Now let’s run both implementations, evaluating up to the 15th derivative for 4 function iterations. Here my base function is f(t) =1 -\frac{2}{\pi}\arccos t. A plot of the base function is shown below in Figure 1.

FaaDiBrunoExample_BaseFunction
Figure 1: Plot of the base function f(t)\;=\;1\;-\;\frac{2}{\pi}\arccos(t)

The base function has a relatively straight forward Taylor expansion about t=0,

\displaystyle f(t)\;=\;\frac{2}{\pi}\sum_{k=0}^{\infty}\frac{\binom{2k}{k}t^{2k+1}}{4^{k}\left ( 2k+1 \right )}\;\;\;,\;\;\;|t| \leq 1 \;\;,    Eq.(3)

and so supplying the derivatives, f^{(k)}(0), of the base function is easy. The screenshot below shows a comparison of f_{l}^{(15)}(0) for l\in \{2, 3, 4, 5\}. As you can see we obtain identical output whether we use sympy’s Bell polynomials or sympy’s partition iterator.

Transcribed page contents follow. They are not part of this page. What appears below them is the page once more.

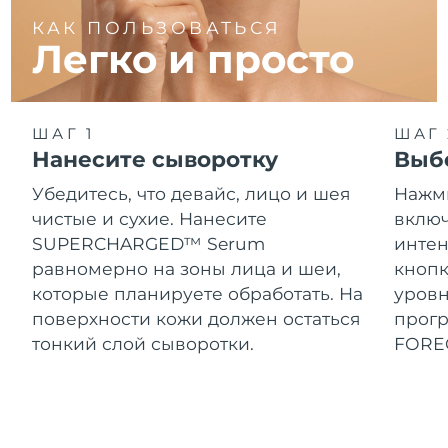
КАК ПОЛЬЗОВАТЬСЯ
Легко и просто
ШАГ 1
ШАГ 
Нанесите сыворотку
Выб
Убедитесь, что девайс, лицо и шея
Нажми
чистые и сухие. Нанесите
включ
SUPERCHARGED™ Serum
интен
равномерно на зоны лица и шеи,
кнопк
которые планируете обработать. На
уровн
поверхности кожи должен остаться
прог
тонкий слой сыворотки.
FORE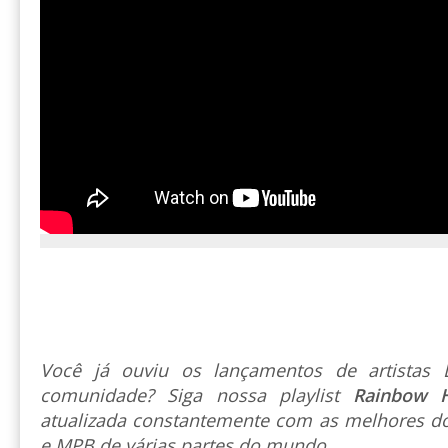
Você já ouviu os lançamentos de artista
comunidade? Siga nossa playlist
Rainbow 
atualizada constantemente com as melhores do
e MPB de várias partes do mundo.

FaaDiBruno_TimingComparison

The comparison of the implementations is not really a fair one. One implementation is generating a lot of symbolic representations that aren’t really needed, whilst the other is keeping to entirely numeric operations. However, it did highlight several points to me,

  • Directly working with partitions, even up to moderate values of n, e.g. n=50, can be tractable using the sympy package in python.
  • Sometimes the implementation of the more concisely expressed representation (in this case in terms of Bell polynomials) can lead to an implementation with significantly longer run-times, even if the more concise representation can be implemented concisely (less lines of code).
  • The history of the Faa di Bruno formula, and the various associated polynomials and equivalent formalisms (such as the Jabotinksy matrix formalism) is a fascinating one.

I’ve put the code for both methods of evaluating the derivatives of an iterated function as a gist on github.

At the moment the functions take an array of Taylor expansion coefficients, i.e. they assume the point at which derivatives are requested is a fixed point of the base function. At some point I will add methods that take a user-supplied function for evaluating the k^{th} derivative, f^{(k)}(t), of the base function at any point t and will return the derivatives, f_{l}^{(k)}(t) of the iterated function.

I haven’t yet explored whether, for reasonable values of n (say n \leq 50), I need to work on the log scale, or whether direct evaluation of the summand will be sufficiently accurate and not result in overflow error.